In references for preliminary ruling, it is critical, since it is the only opportunity to reply to the observations filed by other parties. In other cases, which raise technical and complex issues, the oral hearing represents the occasion when all involved in the case - the judges, lawyers and parties - focus on the case at the same time. In a recent year, the Court decided 600 cases, 180 of which had an oral hearing.

This is less than a third of all cases decided, which does not suggest a need for even greater flexibility not to hold an oral hearing.

Another potential problem is the proposed selective translation of written pleadings. The new Article 58 will empower the Court, by decision, to determine criteria for the translation of written pleadings to be limited to the translation of their "essential passages". While the Court, for understandable reasons, has chosen to use a single language for internal purposes (historically, French), parties are entitled to address the Court in the language of the case, and are entitled to have their pleadings heard by the Court.

This is not merely a statement of the law, but a necessary pre-condition for the maintenance of public confidence in the EU’s judicial system. Any rule that only part of the pleadings of a party should be translated into the internal language of the Court implies that the Court will not hear the totality of that party's pleadings. This cannot be reconciled with the requirements of due process and access to justice under the European Convention on Human Rights and the Charter of Fundamental Rights of the EU.

The proposal appears to envisage that the Court, in a way that is not transparent to the parties, will decide which passages of a party's pleadings are "essential" and thus worthy of translation. Is it suggested that it will really be the Court which decides which parts go to translators, or will it be translators seeking to interpret guidelines from the Court?

In addition, the proposal would directly advantage parties from particular member states, namely francophone ones, over those from other states, since parties submitting their written pleadings in French will have those pleadings heard in full by the Court, while others who rely on their right to submit pleadings in the language of the case may be heard only in relation to that part of the pleadings that the Court chooses to receive.
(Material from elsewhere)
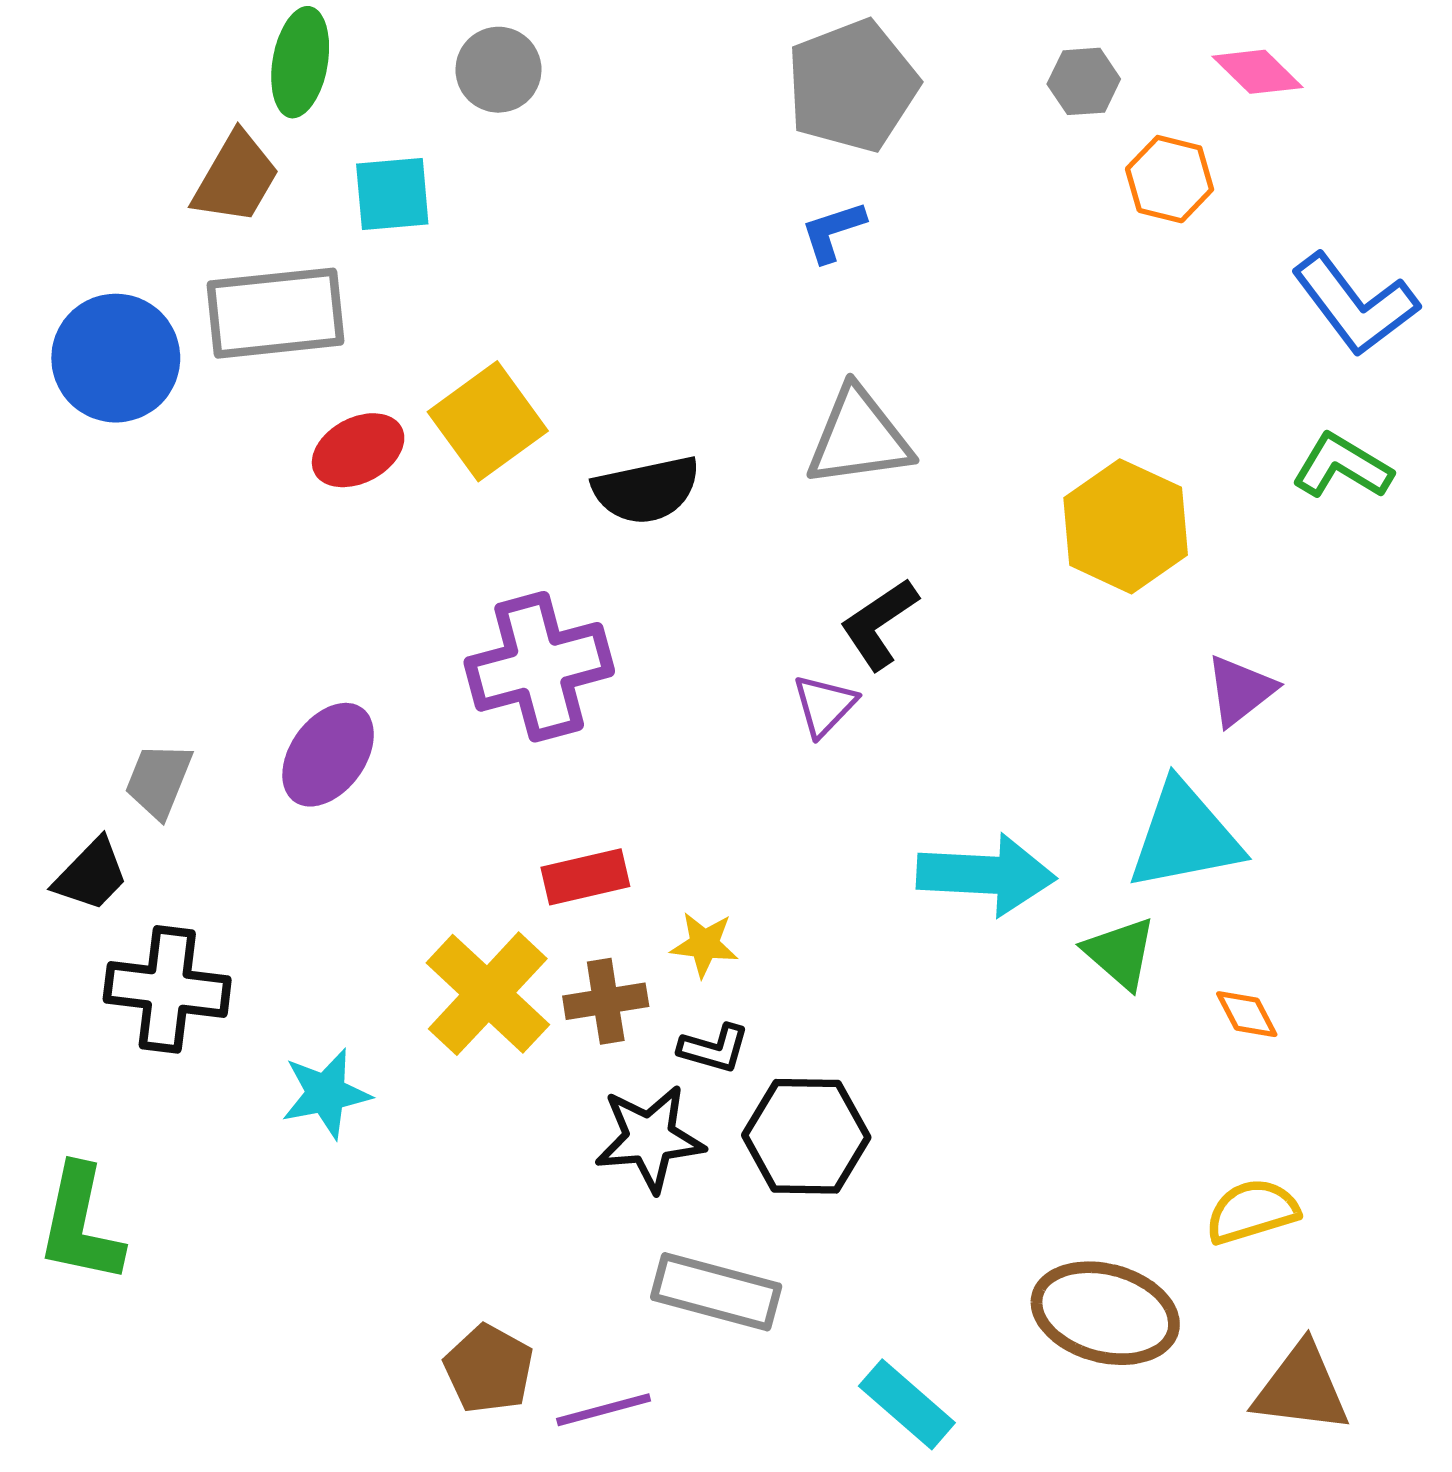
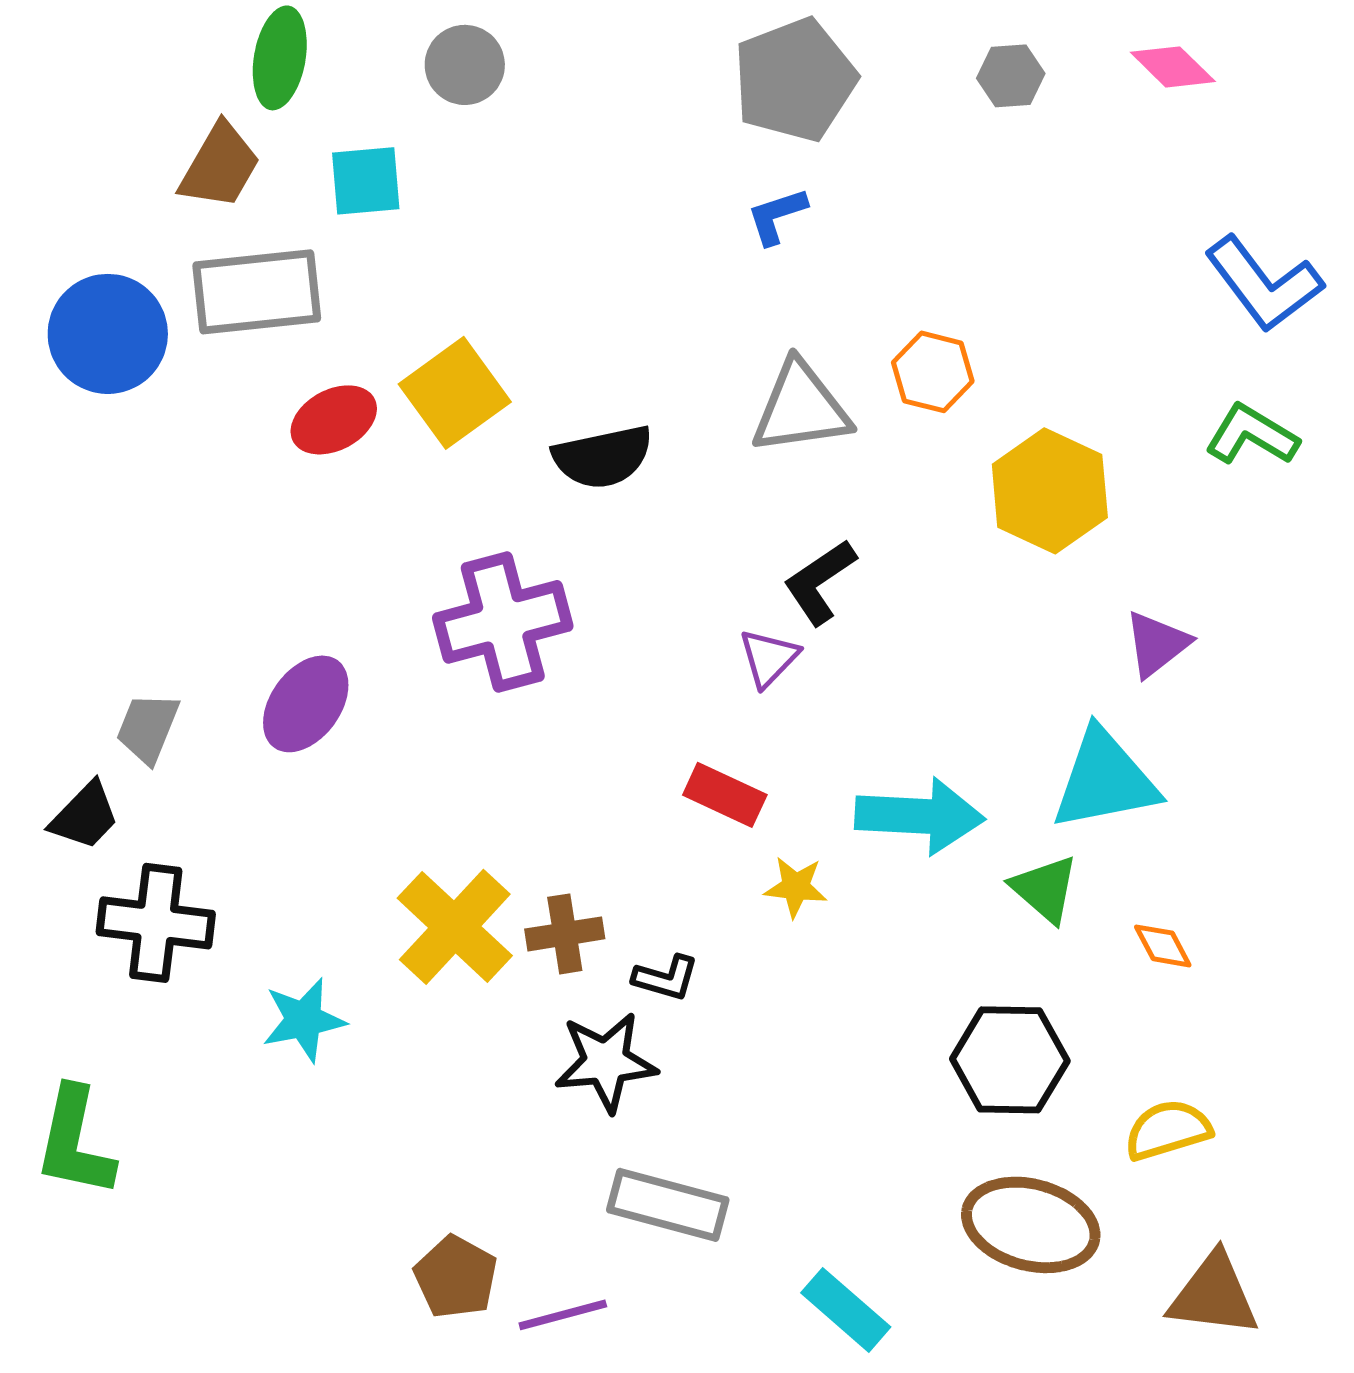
orange hexagon: (1170, 179) -> (933, 372), moved
red rectangle: (585, 877) -> (725, 795), moved, turned 38
yellow star: (704, 944) -> (796, 887), moved
black hexagon: (806, 1136) -> (1010, 1060), moved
The EU Institutions will be part of the privileged few, given the convention that they supply French translations of their pleadings. This would directly discriminate between parties from different member states in relation to the fundamental right of access to justice.

Finally, the CCBE is concerned that the Report for the Hearing will be abolished. It is a useful document in so far as it demonstrates the Court’s understanding – or on occasion misunderstanding - of the parties’ arguments. It has been of particular importance in complex cases before the General Court. The report for the hearing has always had the useful function of presenting an objective overview of the case, to the benefit of both judges and parties, prior to - and with great benefit for - the oral hearing.

By containing a full account of the undisputed facts of the case and a summary of the respective arguments of the parties, it is the basis of the judgment to come.

The CCBE has other suggestions, such as the possible introduction of provision for Amicus Curiae submissions and, maybe most pertinently here, the possible participation by stakeholders in a Rules Committee. The CCBE proposes a Rules Committee to meet once per year, which would recognise that the administration of justice within the EU is a cooperative endeavour involving all those concerned. Hear, hear!